永谷園「紅鮭ふりかけ」中身は辛子明太子 「なんでそうなった?」 表示ミスで6400個自主回収にSNS 「怖すぎる」の声
「命に関わる問題」 アレルギー表示の重要性と法的責任
今回の事案で最も深刻なのは、アレルギー表示の欠落である。食物アレルギーは、原因となる食物を微量摂取しただけでも、じんましんや呼吸困難、さらにはアナフィラキシーショックといった生命を脅かす重篤な症状を引き起こす可能性がある。
食物アレルギー表示制度とは
日本では、食品表示法に基づき、特に発症数が多く重篤度の高い品目についてアレルギー表示が義務付けられている。2024年3月時点で、表示が義務付けられている「特定原材料」は、えび、かに、くるみ、小麦、そば、卵、乳、落花生(ピーナッツ)の8品目である。今回の「辛子明太子」に含まれる「小麦」もこの特定原材料に該当する。
アレルゲン表示の欠落や誤りは、食品表示法違反となる。事業者が指示に従わない場合、措置命令が出され、それに従わなければ1年以下の懲役または100万円以下の罰金が科される可能性がある。さらに、虚偽の表示をした場合はより重い罰則(2年以下の懲役または200万円以下の罰金など)が定められている。
消費者庁の調査によれば、食物アレルギーの誤食事例のうち、約7%が「食品表示ミス」に起因すると報告されており、その中でも特定原材料の表示ミスが8割以上を占めている。アレルゲン表示のミスが、リコールの主要な原因の一つとなっている現状がうかがえる。
SNSでは「怖すぎる」「なんでそうなった?」 様々な声が交錯
この一報が報じられると、X(旧Twitter)などのSNSでは瞬く間に情報が拡散され、様々な反応が寄せられた。
最も多く見られたのは、アレルギーを持つ人々やその家族からの切実な声だ。「アレルギー持ちの人には大問題だろうな」「怖すぎる」「これは命に関わる」といった投稿が相次ぎ、表示の信頼性が揺らぐことへの強い不安が示された。
一方で、単純な製造ミスに対する疑問の声も大きい。「なんでそうなった?」「紅鮭と辛子明太子、どうして間違えるのか」といったコメントは、大手食品メーカーの品質管理体制に対する素朴な疑問を投げかけている。

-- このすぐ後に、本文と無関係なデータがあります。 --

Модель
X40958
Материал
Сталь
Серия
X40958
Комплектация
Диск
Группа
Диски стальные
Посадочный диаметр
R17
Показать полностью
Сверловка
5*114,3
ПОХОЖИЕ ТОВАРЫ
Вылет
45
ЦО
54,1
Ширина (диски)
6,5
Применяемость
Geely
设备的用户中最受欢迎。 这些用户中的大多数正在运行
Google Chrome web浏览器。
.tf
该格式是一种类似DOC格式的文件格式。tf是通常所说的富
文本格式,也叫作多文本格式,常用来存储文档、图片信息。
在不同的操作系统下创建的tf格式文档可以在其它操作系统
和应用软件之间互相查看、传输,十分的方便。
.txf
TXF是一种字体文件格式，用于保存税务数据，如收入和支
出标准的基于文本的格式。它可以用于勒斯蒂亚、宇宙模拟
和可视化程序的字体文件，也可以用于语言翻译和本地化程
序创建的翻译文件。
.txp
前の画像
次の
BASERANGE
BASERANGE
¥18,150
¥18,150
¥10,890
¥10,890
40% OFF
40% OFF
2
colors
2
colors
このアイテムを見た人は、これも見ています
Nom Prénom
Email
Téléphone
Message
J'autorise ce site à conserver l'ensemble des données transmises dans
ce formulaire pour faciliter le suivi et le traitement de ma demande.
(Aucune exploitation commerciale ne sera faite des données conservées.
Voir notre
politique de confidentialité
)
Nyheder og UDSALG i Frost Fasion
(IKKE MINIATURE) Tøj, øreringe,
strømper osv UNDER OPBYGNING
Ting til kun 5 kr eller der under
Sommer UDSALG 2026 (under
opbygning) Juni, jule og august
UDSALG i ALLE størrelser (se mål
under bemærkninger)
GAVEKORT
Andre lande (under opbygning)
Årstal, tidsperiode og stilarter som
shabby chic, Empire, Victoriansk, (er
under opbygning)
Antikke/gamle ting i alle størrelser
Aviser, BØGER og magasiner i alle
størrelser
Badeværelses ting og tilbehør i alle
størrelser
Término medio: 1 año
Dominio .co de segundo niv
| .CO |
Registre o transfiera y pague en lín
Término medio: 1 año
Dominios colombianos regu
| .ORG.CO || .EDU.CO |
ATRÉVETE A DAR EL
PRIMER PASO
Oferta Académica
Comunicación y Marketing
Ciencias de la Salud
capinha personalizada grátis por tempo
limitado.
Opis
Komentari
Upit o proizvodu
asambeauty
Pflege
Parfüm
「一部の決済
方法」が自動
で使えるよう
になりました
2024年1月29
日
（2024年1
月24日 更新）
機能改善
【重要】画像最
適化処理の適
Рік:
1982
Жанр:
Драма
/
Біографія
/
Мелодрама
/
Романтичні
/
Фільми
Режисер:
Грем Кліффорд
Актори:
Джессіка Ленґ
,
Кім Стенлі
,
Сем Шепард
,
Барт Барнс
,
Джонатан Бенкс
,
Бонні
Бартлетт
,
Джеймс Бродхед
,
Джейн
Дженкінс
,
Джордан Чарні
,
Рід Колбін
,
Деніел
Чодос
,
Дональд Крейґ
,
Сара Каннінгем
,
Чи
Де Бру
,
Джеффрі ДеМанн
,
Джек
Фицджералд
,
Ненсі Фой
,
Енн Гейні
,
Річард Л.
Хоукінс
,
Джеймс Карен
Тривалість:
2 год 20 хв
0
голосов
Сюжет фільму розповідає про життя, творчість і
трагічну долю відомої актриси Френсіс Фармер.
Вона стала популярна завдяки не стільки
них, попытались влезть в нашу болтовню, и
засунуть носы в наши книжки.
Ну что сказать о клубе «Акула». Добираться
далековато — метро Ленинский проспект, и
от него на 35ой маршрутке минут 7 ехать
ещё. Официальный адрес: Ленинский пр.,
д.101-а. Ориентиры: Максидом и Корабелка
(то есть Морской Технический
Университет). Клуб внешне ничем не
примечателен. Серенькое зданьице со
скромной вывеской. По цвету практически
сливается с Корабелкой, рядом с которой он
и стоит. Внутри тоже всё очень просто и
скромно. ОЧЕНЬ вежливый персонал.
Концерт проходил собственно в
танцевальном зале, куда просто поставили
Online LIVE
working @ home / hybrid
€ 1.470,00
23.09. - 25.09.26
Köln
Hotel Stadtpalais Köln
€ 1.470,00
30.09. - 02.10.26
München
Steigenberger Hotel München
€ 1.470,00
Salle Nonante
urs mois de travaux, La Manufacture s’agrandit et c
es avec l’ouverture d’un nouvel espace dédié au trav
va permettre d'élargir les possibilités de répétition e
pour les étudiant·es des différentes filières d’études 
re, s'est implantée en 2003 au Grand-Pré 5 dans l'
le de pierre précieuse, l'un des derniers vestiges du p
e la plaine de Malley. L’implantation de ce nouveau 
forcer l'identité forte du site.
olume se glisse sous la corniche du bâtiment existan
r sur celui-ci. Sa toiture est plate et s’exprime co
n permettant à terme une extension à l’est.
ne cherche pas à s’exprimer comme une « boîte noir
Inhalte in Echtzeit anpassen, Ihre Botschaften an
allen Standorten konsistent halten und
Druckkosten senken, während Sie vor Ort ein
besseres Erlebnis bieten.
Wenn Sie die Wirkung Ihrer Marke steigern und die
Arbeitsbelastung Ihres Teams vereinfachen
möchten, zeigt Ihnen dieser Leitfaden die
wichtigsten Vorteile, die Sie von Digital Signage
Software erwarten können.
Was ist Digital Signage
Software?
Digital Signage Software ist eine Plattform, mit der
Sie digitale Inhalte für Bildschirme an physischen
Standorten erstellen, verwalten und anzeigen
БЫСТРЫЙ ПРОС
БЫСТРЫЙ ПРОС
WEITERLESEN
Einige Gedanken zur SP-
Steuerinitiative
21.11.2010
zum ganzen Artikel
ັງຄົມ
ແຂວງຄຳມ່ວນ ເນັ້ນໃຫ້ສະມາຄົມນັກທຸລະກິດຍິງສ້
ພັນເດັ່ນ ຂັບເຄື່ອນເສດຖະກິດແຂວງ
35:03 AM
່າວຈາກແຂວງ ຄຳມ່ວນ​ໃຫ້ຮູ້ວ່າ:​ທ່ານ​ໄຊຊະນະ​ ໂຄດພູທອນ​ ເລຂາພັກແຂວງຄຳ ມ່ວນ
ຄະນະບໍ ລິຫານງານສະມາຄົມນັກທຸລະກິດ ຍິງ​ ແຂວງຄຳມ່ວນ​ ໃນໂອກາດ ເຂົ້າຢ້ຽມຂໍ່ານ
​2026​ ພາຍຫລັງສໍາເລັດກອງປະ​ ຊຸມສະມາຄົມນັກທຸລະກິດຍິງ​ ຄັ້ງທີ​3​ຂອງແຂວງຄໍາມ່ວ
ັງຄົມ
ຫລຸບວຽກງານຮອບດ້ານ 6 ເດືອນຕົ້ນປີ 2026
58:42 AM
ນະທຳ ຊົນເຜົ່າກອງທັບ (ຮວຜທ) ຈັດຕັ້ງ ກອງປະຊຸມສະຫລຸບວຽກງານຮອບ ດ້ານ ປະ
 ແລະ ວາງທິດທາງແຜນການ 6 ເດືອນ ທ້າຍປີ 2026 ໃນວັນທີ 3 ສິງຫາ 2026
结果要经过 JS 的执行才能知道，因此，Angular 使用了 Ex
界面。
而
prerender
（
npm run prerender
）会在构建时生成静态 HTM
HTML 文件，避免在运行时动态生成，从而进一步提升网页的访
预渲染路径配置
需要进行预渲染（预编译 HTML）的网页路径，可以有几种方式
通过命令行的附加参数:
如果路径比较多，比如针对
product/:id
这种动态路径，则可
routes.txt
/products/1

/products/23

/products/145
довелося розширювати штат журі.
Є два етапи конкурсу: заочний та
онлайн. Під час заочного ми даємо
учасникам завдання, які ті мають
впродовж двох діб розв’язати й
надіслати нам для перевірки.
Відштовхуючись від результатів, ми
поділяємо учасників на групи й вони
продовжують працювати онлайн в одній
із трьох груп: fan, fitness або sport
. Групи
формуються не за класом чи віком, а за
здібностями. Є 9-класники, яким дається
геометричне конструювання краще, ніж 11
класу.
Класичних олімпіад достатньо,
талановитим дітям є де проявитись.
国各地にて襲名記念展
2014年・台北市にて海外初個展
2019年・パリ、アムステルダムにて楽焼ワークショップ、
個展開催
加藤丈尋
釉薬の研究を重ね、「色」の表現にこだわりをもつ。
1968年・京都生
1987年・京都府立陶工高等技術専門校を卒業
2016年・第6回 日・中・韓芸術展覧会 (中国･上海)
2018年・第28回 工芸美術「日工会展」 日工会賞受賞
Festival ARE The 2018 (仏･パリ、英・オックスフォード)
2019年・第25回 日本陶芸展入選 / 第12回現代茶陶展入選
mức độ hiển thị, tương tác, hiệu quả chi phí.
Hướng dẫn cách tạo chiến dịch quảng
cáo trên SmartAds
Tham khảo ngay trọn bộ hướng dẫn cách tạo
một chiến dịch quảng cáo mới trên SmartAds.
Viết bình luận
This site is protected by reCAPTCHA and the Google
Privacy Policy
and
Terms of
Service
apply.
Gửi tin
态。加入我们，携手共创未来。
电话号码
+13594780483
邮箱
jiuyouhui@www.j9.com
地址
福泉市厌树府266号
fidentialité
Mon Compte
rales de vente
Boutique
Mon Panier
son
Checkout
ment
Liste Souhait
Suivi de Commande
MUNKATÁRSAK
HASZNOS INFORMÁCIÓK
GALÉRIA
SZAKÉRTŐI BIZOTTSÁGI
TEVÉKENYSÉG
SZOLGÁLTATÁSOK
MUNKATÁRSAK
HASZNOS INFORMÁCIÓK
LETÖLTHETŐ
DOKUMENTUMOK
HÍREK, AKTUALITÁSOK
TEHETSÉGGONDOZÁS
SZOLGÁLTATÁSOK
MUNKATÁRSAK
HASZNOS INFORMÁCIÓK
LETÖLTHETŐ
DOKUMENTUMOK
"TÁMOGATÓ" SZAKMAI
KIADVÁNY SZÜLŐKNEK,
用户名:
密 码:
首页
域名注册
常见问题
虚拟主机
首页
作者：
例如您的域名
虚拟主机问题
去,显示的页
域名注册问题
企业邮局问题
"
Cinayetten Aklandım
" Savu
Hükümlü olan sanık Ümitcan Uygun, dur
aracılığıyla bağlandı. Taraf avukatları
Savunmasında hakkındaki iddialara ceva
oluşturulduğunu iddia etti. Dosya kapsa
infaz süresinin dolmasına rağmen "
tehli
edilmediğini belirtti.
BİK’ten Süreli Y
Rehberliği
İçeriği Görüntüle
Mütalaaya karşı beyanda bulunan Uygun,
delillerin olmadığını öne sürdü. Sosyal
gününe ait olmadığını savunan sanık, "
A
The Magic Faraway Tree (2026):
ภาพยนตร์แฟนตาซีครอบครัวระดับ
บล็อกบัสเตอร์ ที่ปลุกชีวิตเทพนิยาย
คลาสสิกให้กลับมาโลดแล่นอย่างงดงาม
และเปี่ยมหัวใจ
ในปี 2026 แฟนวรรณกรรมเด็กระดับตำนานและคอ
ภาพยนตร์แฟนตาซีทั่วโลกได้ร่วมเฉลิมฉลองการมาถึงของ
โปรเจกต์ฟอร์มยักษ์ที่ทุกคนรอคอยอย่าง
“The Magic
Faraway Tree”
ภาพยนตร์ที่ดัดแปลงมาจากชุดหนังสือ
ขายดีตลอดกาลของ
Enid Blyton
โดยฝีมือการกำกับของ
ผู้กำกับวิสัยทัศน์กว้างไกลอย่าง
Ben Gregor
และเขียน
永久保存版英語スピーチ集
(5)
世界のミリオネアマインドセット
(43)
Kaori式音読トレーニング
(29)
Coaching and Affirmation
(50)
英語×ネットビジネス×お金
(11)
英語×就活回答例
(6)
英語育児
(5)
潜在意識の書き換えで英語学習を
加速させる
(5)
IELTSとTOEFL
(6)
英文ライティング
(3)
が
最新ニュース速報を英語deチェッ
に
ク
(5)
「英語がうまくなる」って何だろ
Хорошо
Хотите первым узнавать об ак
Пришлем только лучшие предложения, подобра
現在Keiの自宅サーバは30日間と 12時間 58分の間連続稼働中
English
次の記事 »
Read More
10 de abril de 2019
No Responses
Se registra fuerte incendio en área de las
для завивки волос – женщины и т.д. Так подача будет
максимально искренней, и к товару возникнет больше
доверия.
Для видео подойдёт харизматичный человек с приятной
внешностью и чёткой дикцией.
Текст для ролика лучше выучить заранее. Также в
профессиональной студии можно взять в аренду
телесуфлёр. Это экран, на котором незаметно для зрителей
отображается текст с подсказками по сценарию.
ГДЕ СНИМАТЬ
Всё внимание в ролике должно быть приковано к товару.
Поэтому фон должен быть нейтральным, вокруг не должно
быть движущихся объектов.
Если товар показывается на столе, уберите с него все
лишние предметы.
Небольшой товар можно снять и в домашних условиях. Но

また、消費者の味覚の鋭さを示す過去の事例を思い出す声もあった。2025年12月に江崎グリコの「ポッキー」が自主回収された際、原因は香辛料の匂い移りだったが、それ以前からSNS上では「いつもと味が違う」「焼きそばみたいな味がする」といった消費者の指摘が複数投稿されていた。今回の永谷園の件でも、消費者の「気づき」が問題発見のきっかけとなり得ることの重要性が改めて認識される。
信頼を支える品質管理の徹底を
今回の永谷園の自主回収は、食品表示、特にアレルギー表示の重要性を改めて社会に突きつける形となった。製造工程における一つのミスが、消費者の生命を脅かす事態に直結しかねないという事実。これは食品を扱うすべての事業者にとって、決して他人事ではない。
企業による迅速な情報公開と自主回収は、被害拡大を防ぐための最低限の責務である。しかし、より重要なのは、このような事態を未然に防ぐための徹底した品質管理体制の構築と、従業員一人ひとりへの教育であることは言うまでもない。消費者が安心して食卓を囲める社会の実現に向け、企業側のさらなる努力が求められる。そして我々消費者も、食品表示に関心を持ち、異変を感じた際には声を上げることの重要性を、今回の事例は示唆しているのではないだろうか。